Feb 24, 2014
By Mikkel Pates
FARGO, N.D. — The North Dakota Cornvention 2014 focused heavily on the benefits of corn ethanol, an industry facing a hit with a proposed reduction to the Renewable Fuels Standard.
The North Dakota Corn Growers Association and North Dakota Corn Council put on the event, which featured speaker Kent Satrang, CEO of PetroServe USA. The company owns a chain of 21 convenience stores in Minnesota and North Dakota, leading the nation with 65 bioblender pumps. It operates all six private-label E15 stations in North Dakota.
Satrang said that after Gov. Jack Dalrymple helped kick off an E15 (15 percent ethanol blend) campaign in Bismarck last fall, sales have “taken off.”
Dean Drake, president of the Defour Group LLC of Fenton, Mich., and researcher for the Minnesota Corn Growers Association, said ethanol’s most valuable use is an oxygenate, even as new oil fields such as the Bakken crank out lower-octane oil. He suggests establishing a new category of “mid-level” ethanol.
If E10 is used in older cars and a new class is established as a new regular, Drake sees a healthy, gradual increase in ethanol consumption.
He said that since the federal Ethanol Tax Credit and Tariff expired in late 2011, the price of ethanol dropped and is getting close to the “energy price parity” level, where a dollar of energy in ethanol is the same as a dollar’s worth of E10 regular.
“At that point, consumers will save money on ethanol, period,” he said. “Gasoline, for the first time since the beginning of the automotive age, is going to have a serious competitor.”
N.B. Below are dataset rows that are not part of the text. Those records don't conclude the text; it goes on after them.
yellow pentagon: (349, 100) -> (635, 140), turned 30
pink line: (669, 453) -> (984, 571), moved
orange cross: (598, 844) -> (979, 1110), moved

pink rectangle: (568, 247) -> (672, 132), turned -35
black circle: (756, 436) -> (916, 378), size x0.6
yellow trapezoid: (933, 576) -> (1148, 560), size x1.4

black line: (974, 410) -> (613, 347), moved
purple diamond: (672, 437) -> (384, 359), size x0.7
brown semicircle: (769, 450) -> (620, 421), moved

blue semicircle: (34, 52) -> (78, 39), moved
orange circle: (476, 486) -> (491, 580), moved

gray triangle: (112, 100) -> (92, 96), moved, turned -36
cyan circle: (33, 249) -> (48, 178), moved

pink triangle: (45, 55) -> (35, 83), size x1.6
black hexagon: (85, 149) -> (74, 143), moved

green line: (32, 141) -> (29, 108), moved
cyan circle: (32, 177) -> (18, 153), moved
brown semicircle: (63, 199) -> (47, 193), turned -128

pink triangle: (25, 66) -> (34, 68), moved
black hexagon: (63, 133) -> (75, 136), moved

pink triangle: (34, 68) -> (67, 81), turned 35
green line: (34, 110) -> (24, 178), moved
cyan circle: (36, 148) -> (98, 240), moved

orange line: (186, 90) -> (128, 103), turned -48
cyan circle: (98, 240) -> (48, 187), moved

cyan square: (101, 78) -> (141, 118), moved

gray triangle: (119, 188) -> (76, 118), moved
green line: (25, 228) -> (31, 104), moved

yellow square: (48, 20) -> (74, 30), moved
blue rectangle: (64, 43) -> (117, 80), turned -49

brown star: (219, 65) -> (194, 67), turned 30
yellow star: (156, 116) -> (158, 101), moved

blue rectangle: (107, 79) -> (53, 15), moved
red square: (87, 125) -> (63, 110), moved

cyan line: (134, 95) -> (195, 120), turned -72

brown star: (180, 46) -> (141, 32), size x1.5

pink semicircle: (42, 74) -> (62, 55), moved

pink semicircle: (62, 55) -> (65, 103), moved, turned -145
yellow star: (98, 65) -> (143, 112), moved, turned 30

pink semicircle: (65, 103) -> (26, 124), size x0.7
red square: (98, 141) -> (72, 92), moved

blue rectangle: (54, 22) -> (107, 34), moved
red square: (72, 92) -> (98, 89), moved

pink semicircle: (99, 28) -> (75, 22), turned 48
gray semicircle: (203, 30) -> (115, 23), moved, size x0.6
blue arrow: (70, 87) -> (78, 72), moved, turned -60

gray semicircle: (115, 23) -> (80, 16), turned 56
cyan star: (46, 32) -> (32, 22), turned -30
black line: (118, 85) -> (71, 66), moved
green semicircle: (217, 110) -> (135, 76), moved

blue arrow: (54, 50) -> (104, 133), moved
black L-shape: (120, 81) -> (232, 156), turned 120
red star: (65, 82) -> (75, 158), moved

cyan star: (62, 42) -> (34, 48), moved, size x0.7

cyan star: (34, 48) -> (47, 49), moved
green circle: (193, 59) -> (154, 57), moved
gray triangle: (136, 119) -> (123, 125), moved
Pam Keck, director of biofuel programs and business development for the National Corn Growers Association, told farmers in the crowd to use and become ambassadors for ethanol.
Keck said about 30 percent of the nation’s corn crop goes into ethanol production, but the public doesn’t realize most is still used for feed. Corn as feed accounts for 39.5 percent of the U.S. crop. Two other categories — 9.2 percent goes into distiller’s grains and 8.4 percent into exports — are both feed. Another 2 percent goes into seed, food and industrial use.
An RFS cut
Farmers are growing more corn per acre now than ever. Corn has become more efficient since 1980, cutting its per-bushel land use by 30 percent, soil loss by 67 percent, irrigation water by 53 percent, energy by 43 percent, and greenhouse gas emissions by 36 percent. Ethanol had a goal of being 20 percent better than petroleum for greenhouse gas emissions by 2022, but now is closing in on being 50 percent better, Keck said.
The original RFS 2 would have required 18.15 billion gallons, or 14.4 billion gallons if advanced biofuels are subtracted.
The EPA proposed a decrease to 15.21 billion gallons of ethanol, including 13.01 billion gallons of corn ethanol.
“If they dropped it by this amount, that represents about a half a billion bushels of corn,” Keck said, adding that it will confound agricultural planting and marketing, threaten the viability of corn growers and ethanol producers, and undermine business plans for future biofuel optimization and expansion, among other things.
She encouraged farmers to buy flex-fuel vehicles and put ethanol in them.